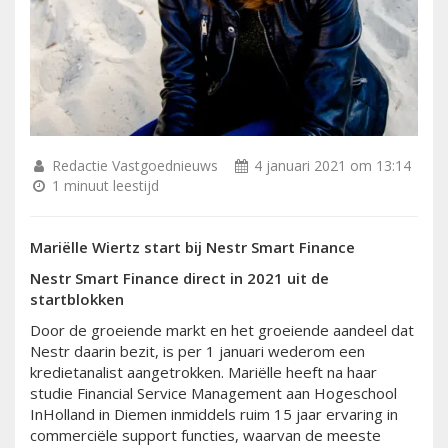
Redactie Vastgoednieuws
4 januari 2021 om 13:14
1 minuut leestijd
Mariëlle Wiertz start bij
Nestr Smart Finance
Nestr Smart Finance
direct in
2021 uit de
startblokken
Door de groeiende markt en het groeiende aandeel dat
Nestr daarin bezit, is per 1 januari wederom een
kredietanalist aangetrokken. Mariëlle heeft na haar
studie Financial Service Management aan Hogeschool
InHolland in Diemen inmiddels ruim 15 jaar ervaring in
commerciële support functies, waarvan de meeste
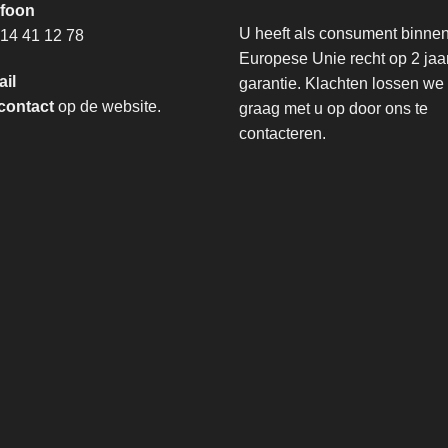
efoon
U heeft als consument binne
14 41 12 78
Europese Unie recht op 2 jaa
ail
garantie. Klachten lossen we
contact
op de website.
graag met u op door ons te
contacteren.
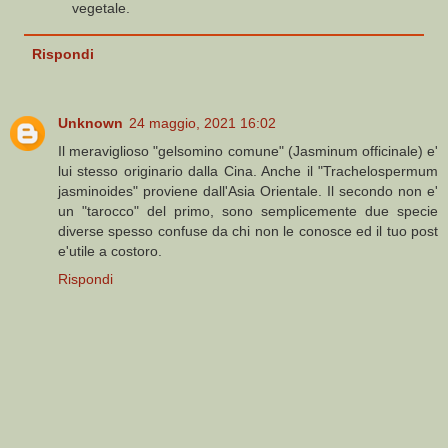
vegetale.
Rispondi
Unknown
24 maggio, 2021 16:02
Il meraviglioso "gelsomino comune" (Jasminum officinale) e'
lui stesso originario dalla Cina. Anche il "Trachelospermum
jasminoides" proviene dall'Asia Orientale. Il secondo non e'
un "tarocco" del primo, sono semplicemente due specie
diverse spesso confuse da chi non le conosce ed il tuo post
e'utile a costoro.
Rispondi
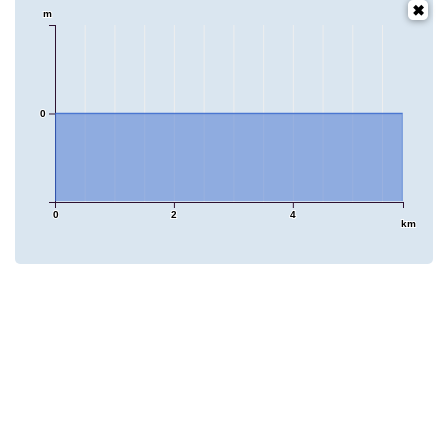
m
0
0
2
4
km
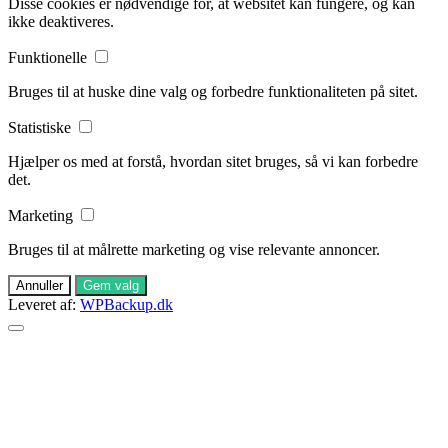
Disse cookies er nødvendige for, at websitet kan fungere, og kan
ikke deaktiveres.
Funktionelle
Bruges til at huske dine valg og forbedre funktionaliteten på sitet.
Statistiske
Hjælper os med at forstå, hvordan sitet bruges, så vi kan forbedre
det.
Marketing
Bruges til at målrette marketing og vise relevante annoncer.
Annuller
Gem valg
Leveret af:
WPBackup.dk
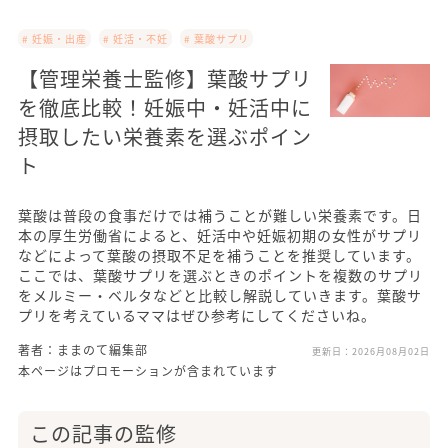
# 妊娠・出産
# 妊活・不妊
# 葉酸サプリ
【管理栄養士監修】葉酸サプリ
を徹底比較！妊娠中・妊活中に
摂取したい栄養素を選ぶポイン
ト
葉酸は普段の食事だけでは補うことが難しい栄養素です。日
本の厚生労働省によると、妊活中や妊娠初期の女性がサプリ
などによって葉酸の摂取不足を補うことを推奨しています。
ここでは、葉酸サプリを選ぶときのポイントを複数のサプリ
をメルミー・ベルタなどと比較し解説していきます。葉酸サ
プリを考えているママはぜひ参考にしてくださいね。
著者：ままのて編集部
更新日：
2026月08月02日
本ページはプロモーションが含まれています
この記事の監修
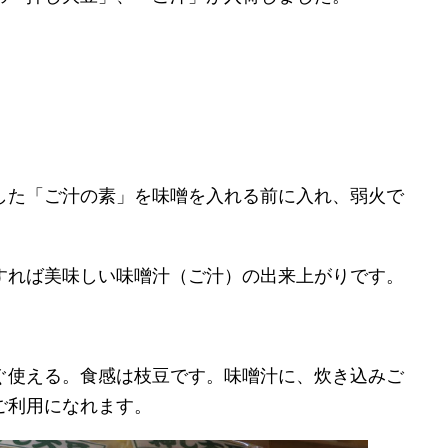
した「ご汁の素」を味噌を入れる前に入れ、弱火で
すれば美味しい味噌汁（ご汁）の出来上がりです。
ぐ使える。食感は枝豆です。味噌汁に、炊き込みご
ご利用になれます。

AIM OF THE EXERCISE -
Copy each line of the listing in which the word "januari" can be found.

SOLUTION FOR THIS TASK -
4 januari 2021 om 13:14
Nestr daarin bezit, is per 1 januari wederom een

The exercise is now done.